Pour celles et ceux qui suivent les péripéties socio-politiques de l’appropriation du bâtiment 7 à Pointe-Saint-Charles, un party « intime » se voulant la toute première activité d’appropriation publique et collective à l’intérieur du B7 s’est déroulé dans la soirée et la nuit traversant 2017 à 2018. De 2 à 300 personnes y compris de nombreux enfants ont foulé ensemble et à divers moments du 31 et du 1er, les futurs locaux des Sans taverne (brasserie/bar/café) et de l’épicerie de quartier autogérée Le Détour, transformée en salle de danse pour l’occasion. Musique, boissons, bouffe, jasettes et jeux ont ponctué cet émouvant moment.
On voit ici les 12 membres de la chorale libertaire de la Pointe..
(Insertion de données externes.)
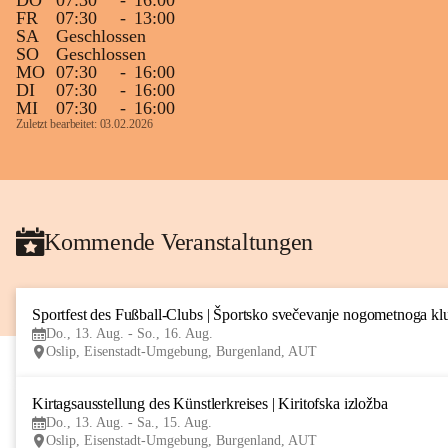
DO
07:30
-
16:00
FR
07:30
-
13:00
SA
Geschlossen
SO
Geschlossen
MO
07:30
-
16:00
DI
07:30
-
16:00
MI
07:30
-
16:00
Zuletzt bearbeitet: 03.02.2026
Kommende Veranstaltungen
Sportfest des Fußball-Clubs | Športsko svečevanje nogometnoga kl
Do., 13. Aug. - So., 16. Aug.
Oslip, Eisenstadt-Umgebung, Burgenland, AUT
Kirtagsausstellung des Künstlerkreises | Kiritofska izložba
Do., 13. Aug. - Sa., 15. Aug.
Oslip, Eisenstadt-Umgebung, Burgenland, AUT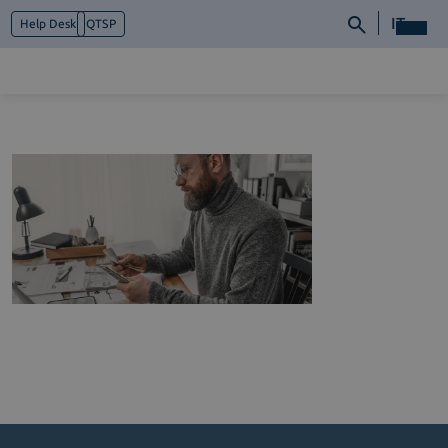
IT
Help Desk
QTSP
Chi siamo
Cosa facciamo
Piattaforme
Industry
News e Media
Contattaci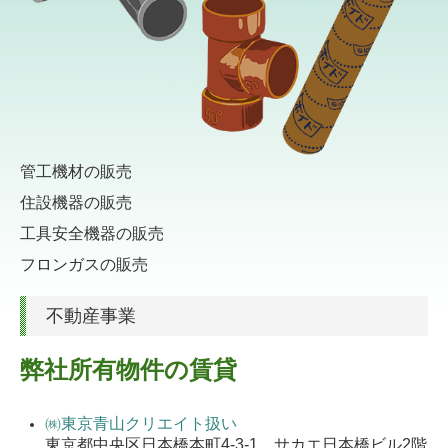
管工機材の販売
住設機器の販売
工具安全機器の販売
フロンガスの販売
不動産事業
弊社所有物件の賃貸
㈱東京青山クリエイト扱い
東京都中央区日本橋本町4-3-1 サカエ日本橋ビル2階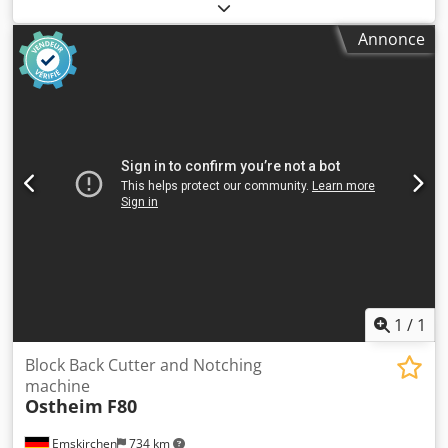
machine Schmedt PräKant HHS 81 Serial-No. 389
Inspection vidéo en ligne par Skype-Video Nous serions
Annonce
très heureux de votre visite - plus de machines en stock
Available Immediatement - Peut être inspecté Csdpotzc
Nzjfx Ai Nsha En stock à Emskirchen / Nuremberg - Peut
être testé
1
/
1
Block Back Cutter and Notching
machine
Ostheim
F80
Emskirchen
734 km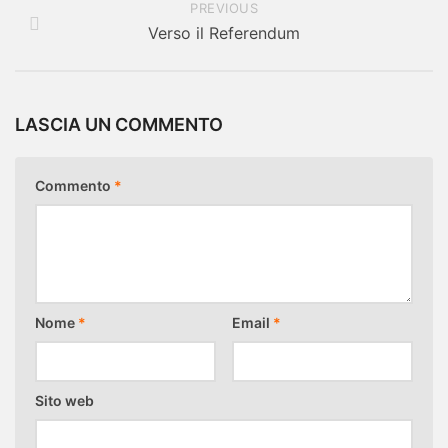
PREVIOUS
Verso il Referendum
LASCIA UN COMMENTO
Commento
*
Nome
*
Email
*
Sito web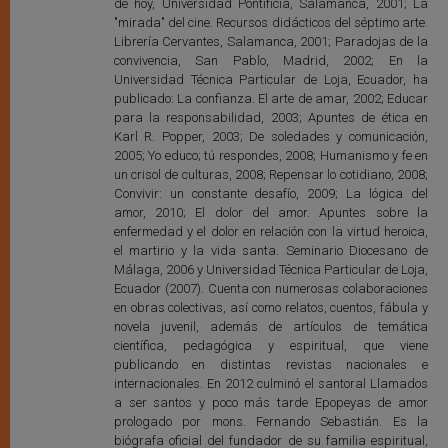
de hoy, Universidad Pontificia, Salamanca, 2001; La
"mirada" del cine. Recursos didácticos del séptimo arte.
Librería Cervantes, Salamanca, 2001; Paradojas de la
convivencia, San Pablo, Madrid, 2002; En la
Universidad Técnica Particular de Loja, Ecuador, ha
publicado: La confianza. El arte de amar, 2002; Educar
para la responsabilidad, 2003; Apuntes de ética en
Karl R. Popper, 2003; De soledades y comunicación,
2005; Yo educo; tú respondes, 2008; Humanismo y fe en
un crisol de culturas, 2008; Repensar lo cotidiano, 2008;
Convivir: un constante desafío, 2009; La lógica del
amor, 2010; El dolor del amor. Apuntes sobre la
enfermedad y el dolor en relación con la virtud heroica,
el martirio y la vida santa. Seminario Diocesano de
Málaga, 2006 y Universidad Técnica Particular de Loja,
Ecuador (2007). Cuenta con numerosas colaboraciones
en obras colectivas, así como relatos, cuentos, fábula y
novela juvenil, además de artículos de temática
científica, pedagógica y espiritual, que viene
publicando en distintas revistas nacionales e
internacionales. En 2012 culminó el santoral Llamados
a ser santos y poco más tarde Epopeyas de amor
prologado por mons. Fernando Sebastián. Es la
biógrafa oficial del fundador de su familia espiritual,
Au-delà de cette première fête qui se déroulait pour la toute première fois à l’intérieur, c’est bien la dimension politique du bâtiment 7 qui sous-tendait cette fête de solidarité. Et
comme le soulignait Judith de la chorale libertaire de la Pointe : « après avoir chanté 10 ans en face du bâtiment 7, ce soir enfin, nous chantons en dedans ». Tout un chemin parcouru depuis cette première plantation symbolique d’un drapeau par la Coalition Action-Gardien en 2004 sur les terrains du CN. 25% de logements sociaux obtenus, victoire contre le casino et son centre de foires, ne sont que quelques-unes de luttes qui ont accouché de plusieurs victoires populaires dont celle d’avoir empêchée la démolition du bâtiment 7.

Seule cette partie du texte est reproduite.